** Data for this task follows **

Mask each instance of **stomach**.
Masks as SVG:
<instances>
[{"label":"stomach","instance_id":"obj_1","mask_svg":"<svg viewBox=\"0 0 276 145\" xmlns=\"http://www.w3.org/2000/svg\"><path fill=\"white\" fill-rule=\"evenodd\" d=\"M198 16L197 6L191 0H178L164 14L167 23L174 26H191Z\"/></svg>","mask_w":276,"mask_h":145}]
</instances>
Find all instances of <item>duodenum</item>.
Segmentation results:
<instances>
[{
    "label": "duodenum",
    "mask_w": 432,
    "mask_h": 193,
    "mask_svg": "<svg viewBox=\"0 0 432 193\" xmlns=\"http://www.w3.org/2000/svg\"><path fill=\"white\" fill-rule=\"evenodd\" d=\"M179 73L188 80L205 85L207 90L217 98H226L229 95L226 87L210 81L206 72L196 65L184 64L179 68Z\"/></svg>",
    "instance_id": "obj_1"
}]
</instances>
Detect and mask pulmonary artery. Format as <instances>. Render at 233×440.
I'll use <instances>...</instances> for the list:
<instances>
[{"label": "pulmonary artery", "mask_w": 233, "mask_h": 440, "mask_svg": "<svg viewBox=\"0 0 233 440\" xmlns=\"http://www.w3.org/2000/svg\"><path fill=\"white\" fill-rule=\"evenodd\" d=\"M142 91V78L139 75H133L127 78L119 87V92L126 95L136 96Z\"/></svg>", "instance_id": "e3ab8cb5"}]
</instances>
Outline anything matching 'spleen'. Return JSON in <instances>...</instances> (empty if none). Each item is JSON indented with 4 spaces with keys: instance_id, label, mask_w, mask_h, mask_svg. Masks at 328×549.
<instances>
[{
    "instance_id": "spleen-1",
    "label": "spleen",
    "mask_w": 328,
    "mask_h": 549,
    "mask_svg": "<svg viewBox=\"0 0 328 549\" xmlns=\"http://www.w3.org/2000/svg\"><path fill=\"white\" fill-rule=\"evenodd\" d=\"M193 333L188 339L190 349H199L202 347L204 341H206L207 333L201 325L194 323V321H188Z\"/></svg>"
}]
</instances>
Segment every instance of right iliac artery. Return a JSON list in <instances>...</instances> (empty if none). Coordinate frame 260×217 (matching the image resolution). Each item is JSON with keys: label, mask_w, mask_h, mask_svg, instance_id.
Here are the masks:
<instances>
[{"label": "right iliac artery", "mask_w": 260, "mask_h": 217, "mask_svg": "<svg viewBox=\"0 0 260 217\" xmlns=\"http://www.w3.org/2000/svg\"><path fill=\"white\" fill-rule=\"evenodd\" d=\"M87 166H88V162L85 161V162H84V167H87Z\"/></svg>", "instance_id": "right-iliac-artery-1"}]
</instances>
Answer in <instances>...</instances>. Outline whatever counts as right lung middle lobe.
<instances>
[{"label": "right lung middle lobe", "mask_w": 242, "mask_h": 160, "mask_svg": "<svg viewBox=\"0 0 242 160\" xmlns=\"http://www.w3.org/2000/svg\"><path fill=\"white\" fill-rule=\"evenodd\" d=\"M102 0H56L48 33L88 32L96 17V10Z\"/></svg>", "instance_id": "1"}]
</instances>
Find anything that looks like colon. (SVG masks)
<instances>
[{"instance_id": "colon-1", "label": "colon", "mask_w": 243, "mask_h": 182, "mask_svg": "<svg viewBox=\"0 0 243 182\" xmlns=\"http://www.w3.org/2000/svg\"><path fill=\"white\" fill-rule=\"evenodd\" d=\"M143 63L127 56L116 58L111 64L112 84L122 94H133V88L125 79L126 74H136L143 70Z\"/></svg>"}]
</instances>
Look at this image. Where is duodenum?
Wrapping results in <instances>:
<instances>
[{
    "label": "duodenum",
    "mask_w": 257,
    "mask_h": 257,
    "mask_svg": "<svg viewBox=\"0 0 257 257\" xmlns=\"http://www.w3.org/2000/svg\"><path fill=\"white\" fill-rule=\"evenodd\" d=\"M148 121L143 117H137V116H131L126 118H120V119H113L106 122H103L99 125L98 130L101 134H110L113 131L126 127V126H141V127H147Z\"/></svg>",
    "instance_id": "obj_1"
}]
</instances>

** End of Data for this task **

Copy each of the records above so that nothing differs from the original.

Exercise answer:
Mask each instance of **stomach**.
Masks as SVG:
<instances>
[{"label":"stomach","instance_id":"obj_1","mask_svg":"<svg viewBox=\"0 0 276 145\" xmlns=\"http://www.w3.org/2000/svg\"><path fill=\"white\" fill-rule=\"evenodd\" d=\"M198 16L197 6L191 0H178L164 14L167 23L174 26H191Z\"/></svg>","mask_w":276,"mask_h":145}]
</instances>
Find all instances of <item>duodenum</item>.
Segmentation results:
<instances>
[{
    "label": "duodenum",
    "mask_w": 432,
    "mask_h": 193,
    "mask_svg": "<svg viewBox=\"0 0 432 193\" xmlns=\"http://www.w3.org/2000/svg\"><path fill=\"white\" fill-rule=\"evenodd\" d=\"M179 73L188 80L205 85L207 90L217 98H226L229 95L226 87L210 81L206 72L196 65L184 64L179 68Z\"/></svg>",
    "instance_id": "obj_1"
}]
</instances>
Detect and mask pulmonary artery. Format as <instances>. Render at 233×440.
I'll use <instances>...</instances> for the list:
<instances>
[{"label": "pulmonary artery", "mask_w": 233, "mask_h": 440, "mask_svg": "<svg viewBox=\"0 0 233 440\" xmlns=\"http://www.w3.org/2000/svg\"><path fill=\"white\" fill-rule=\"evenodd\" d=\"M142 91V78L139 75H133L127 78L119 87V92L126 95L136 96Z\"/></svg>", "instance_id": "e3ab8cb5"}]
</instances>
Outline anything matching 'spleen'. Return JSON in <instances>...</instances> (empty if none). Each item is JSON indented with 4 spaces with keys: instance_id, label, mask_w, mask_h, mask_svg. Masks at 328×549.
<instances>
[{
    "instance_id": "spleen-1",
    "label": "spleen",
    "mask_w": 328,
    "mask_h": 549,
    "mask_svg": "<svg viewBox=\"0 0 328 549\" xmlns=\"http://www.w3.org/2000/svg\"><path fill=\"white\" fill-rule=\"evenodd\" d=\"M193 333L188 339L190 349H199L202 347L204 341H206L207 333L201 325L194 323V321H188Z\"/></svg>"
}]
</instances>
Segment every instance of right iliac artery. Return a JSON list in <instances>...</instances> (empty if none). Coordinate frame 260×217 (matching the image resolution). Each item is JSON with keys: label, mask_w, mask_h, mask_svg, instance_id.
Here are the masks:
<instances>
[{"label": "right iliac artery", "mask_w": 260, "mask_h": 217, "mask_svg": "<svg viewBox=\"0 0 260 217\" xmlns=\"http://www.w3.org/2000/svg\"><path fill=\"white\" fill-rule=\"evenodd\" d=\"M87 166H88V162L85 161V162H84V167H87Z\"/></svg>", "instance_id": "right-iliac-artery-1"}]
</instances>
Answer in <instances>...</instances>. Outline whatever counts as right lung middle lobe.
<instances>
[{"label": "right lung middle lobe", "mask_w": 242, "mask_h": 160, "mask_svg": "<svg viewBox=\"0 0 242 160\" xmlns=\"http://www.w3.org/2000/svg\"><path fill=\"white\" fill-rule=\"evenodd\" d=\"M102 0H56L48 33L88 32L96 17V10Z\"/></svg>", "instance_id": "1"}]
</instances>
Find anything that looks like colon. (SVG masks)
<instances>
[{"instance_id": "colon-1", "label": "colon", "mask_w": 243, "mask_h": 182, "mask_svg": "<svg viewBox=\"0 0 243 182\" xmlns=\"http://www.w3.org/2000/svg\"><path fill=\"white\" fill-rule=\"evenodd\" d=\"M143 63L127 56L116 58L111 64L112 84L122 94H133V88L125 79L126 74H136L143 70Z\"/></svg>"}]
</instances>
Look at this image. Where is duodenum?
Wrapping results in <instances>:
<instances>
[{
    "label": "duodenum",
    "mask_w": 257,
    "mask_h": 257,
    "mask_svg": "<svg viewBox=\"0 0 257 257\" xmlns=\"http://www.w3.org/2000/svg\"><path fill=\"white\" fill-rule=\"evenodd\" d=\"M148 121L143 117H137V116H131L126 118H120V119H113L106 122H103L99 125L98 130L101 134H110L113 131L126 127V126H141V127H147Z\"/></svg>",
    "instance_id": "obj_1"
}]
</instances>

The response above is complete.